Our Principal Security Engineer wrote up a list of IoT security predictions at the start of 2017 for ReadWrite. This is a midyear check-in on how those prognostications are panning out.
IoT Security Prediction Status
Prediction #1: Email security might become a hot topic. He wasn’t wrong. Security researcher Brian Krebs just posted a horrifying story about the perils blind trust in email, and the popular HBO series Game of Thrones announced that it now forces employees to use two-factor authentication in emails to avoid hack-related leaks and spoilers.
Prediction #2: Cloud-service security consolidation. Right again. He thought that large cloud-hosting operators would start expanding their offered services to handle more IoT security this year. In April, Microsoft released details about Project Sopris, and Cisco just expanded its IoT cloud security services via its $610M acquisition of Viptela, which is being rolled into its network and security business division.
Prediction #3: Legislation aimed at IoT security provisions. It has begun. In February, California State Senator Hannah-Beth Jackson introduced Senate Bill 327, which requires manufacturers to equip IoT devices with “reasonable security features appropriate to the nature of the device and the information it may collect, contain or transmit.”
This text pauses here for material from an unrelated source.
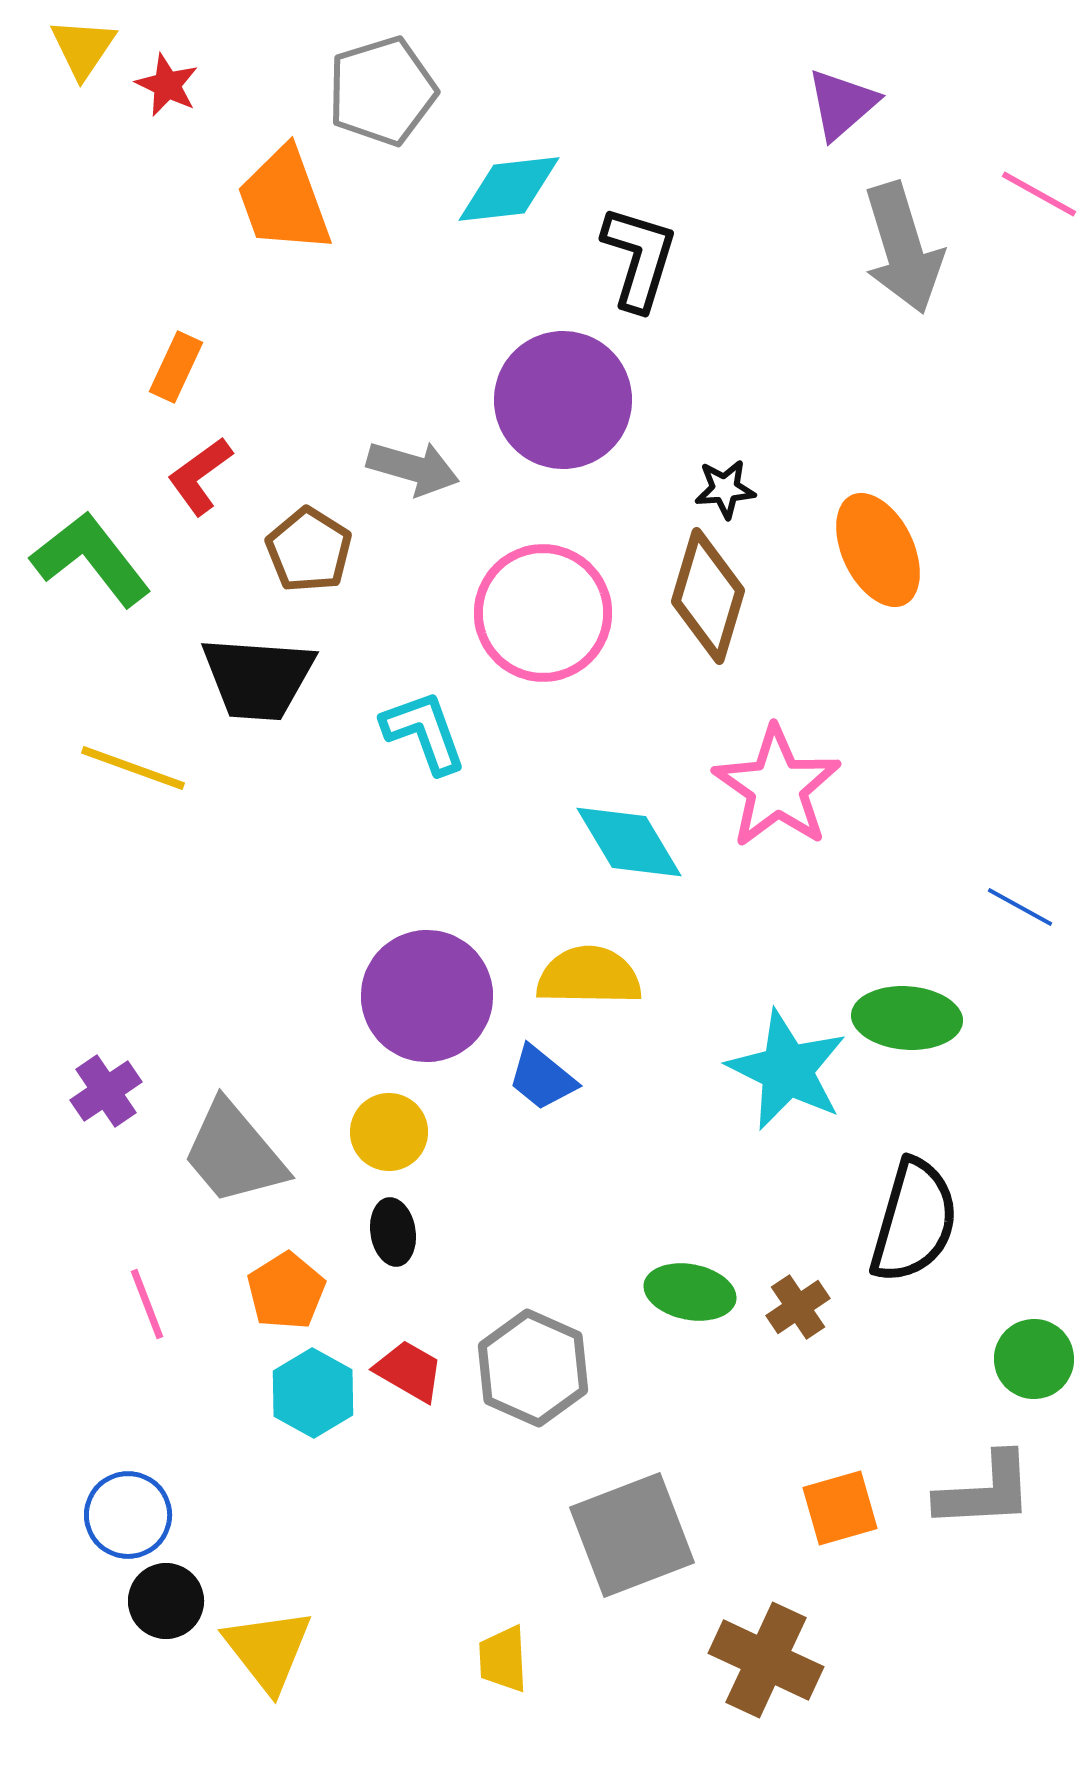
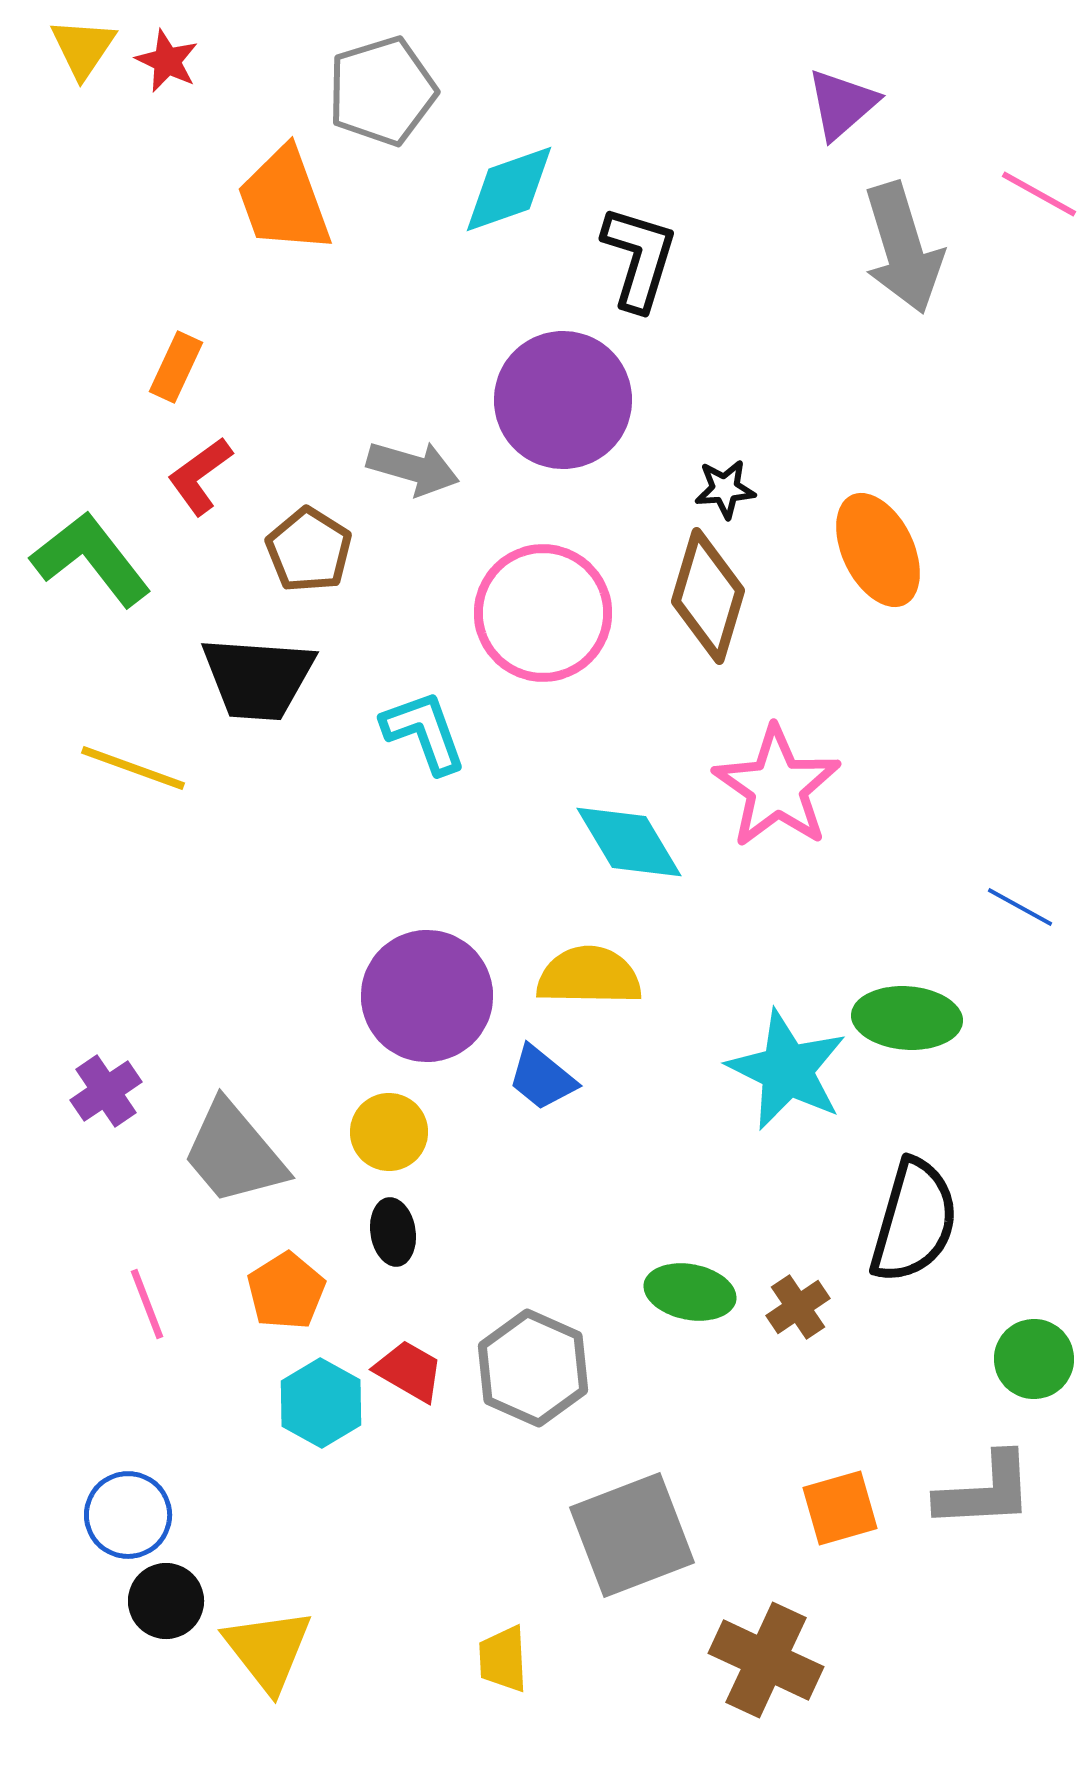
red star at (167, 85): moved 24 px up
cyan diamond at (509, 189): rotated 13 degrees counterclockwise
cyan hexagon at (313, 1393): moved 8 px right, 10 px down
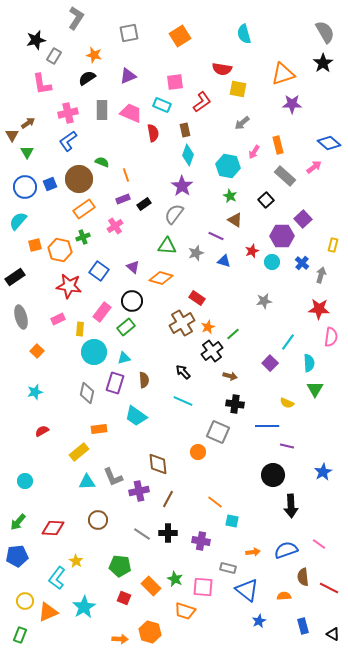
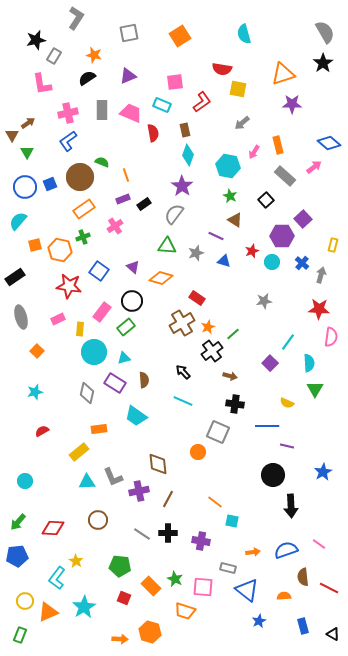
brown circle at (79, 179): moved 1 px right, 2 px up
purple rectangle at (115, 383): rotated 75 degrees counterclockwise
Prediction #4: More Open Whisper-like deployments. Recently, The Internet Society advised the G20 to uphold the role of encryption as the foundation of all online transactions. As noted by an IoT end-to-end encryption proponent in InfoSecurity: “Machines have to be able to know which machine they are talking to…and to do this we need encrypted and private communication. This is why our IoT-driven future, where decisions are made and business is conducted in the cloud through machines, needs encryption. If government wants to have an e-enabled, information society of the future, encryption is a required ingredient, not an optional one that can be picked up or put down at will.” Which leads to…
Prediction #5: Vendors vs. government. Our expert saw the issue of cryptographic protection spiking in government v. corporation v. consumer showdowns in 2017 and beyond. This very topic was the subject of much debate after
U.S. FBI Director James Comey told the Senate that companies might be required to provide a means to break their own product security via backdoors or decryption schemes: “I could imagine a world that ends up with legislation saying if you are going to make devices in the United States, you figure out how to comply with court orders.” And in Europe, it has become politically popular to tie strong encryption and user privacy policies to terrorism. The debate rages on.
IoT Security Context
The problem of digital insecurity stretches beyond our smartphones and smart things and seems to touch every sector. Last year, hackers doxed thousands of U.S. federal employees and, in separate incidents, user-information was stolen from LinkedIn, Yahoo, Dropbox, Oracle, and a long list of others. There were a series of IoT-powered DDoS attacks courtesy of Mirai botnets-for-hire, highly publicized ransomware hacks, and U.S. presidential campaign accusations about state-sponsored cyberwarfare. Zombie IoT devices play a big part in this miasma, as both victims of hacks and power sources for further cyber villainy.
So, who is too blame? As SecurityIntelligence recently reported, “The challenge, in a nutshell, is that there are currently no clear lines of responsibility when it comes to IoT and mobile security.” That makes for a troubling landscape.
But as our expert noted in ReadWrite: “Sufficient information security has always been a moving target and there are armies of smart and thoughtful professionals laboring to hit the mark… As reliance on IoT and big data continue to transform our personal habits, businesses, and governments, perhaps the only upside of the bad news is that it may motivate us all to pay more attention and expend more effort in safeguarding both our information and the legitimate systems that make use of it.” That’s an IoT security lesson we would all do well to revisit often.